## Supplied data
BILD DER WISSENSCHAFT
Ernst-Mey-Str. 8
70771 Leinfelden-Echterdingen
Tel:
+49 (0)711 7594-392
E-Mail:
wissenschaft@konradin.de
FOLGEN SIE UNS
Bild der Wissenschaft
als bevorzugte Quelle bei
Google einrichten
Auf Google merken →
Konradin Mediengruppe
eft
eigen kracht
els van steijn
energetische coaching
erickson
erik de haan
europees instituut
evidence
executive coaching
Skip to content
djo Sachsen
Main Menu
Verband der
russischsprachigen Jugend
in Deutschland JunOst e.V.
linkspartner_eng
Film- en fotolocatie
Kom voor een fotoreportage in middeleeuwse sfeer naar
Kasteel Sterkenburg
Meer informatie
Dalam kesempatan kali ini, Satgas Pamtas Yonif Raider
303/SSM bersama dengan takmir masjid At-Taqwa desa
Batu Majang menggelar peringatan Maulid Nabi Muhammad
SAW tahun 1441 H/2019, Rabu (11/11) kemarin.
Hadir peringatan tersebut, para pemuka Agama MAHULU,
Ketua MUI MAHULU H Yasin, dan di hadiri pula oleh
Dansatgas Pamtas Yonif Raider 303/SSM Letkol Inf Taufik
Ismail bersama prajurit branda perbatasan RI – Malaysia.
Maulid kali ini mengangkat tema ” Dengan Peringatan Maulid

--

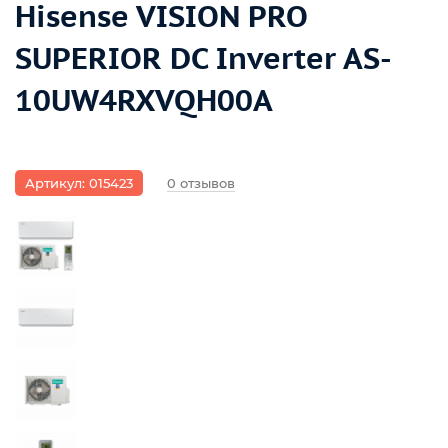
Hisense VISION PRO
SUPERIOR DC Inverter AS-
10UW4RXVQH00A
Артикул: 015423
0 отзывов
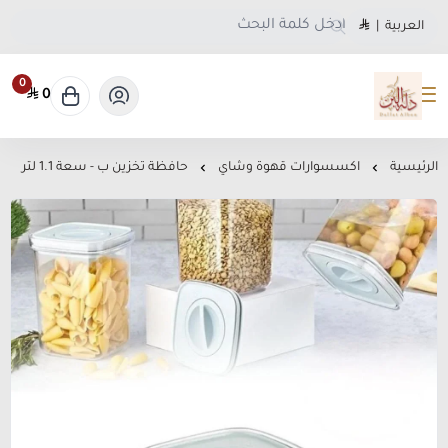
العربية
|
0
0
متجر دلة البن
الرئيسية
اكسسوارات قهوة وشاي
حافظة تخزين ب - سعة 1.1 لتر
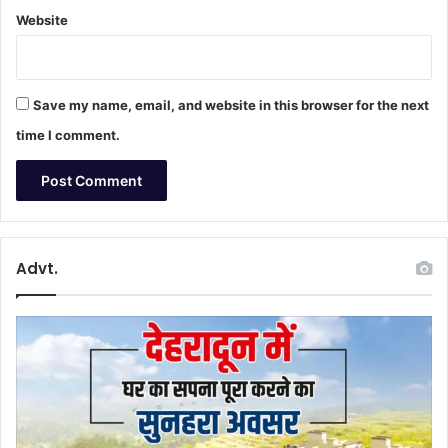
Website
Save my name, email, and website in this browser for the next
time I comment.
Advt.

## Task prompt
Throughout the material above, find every line holding "Yonif" and copy it.

## Answer section
Dalam kesempatan kali ini, Satgas Pamtas Yonif Raider
Dansatgas Pamtas Yonif Raider 303/SSM Letkol Inf Taufik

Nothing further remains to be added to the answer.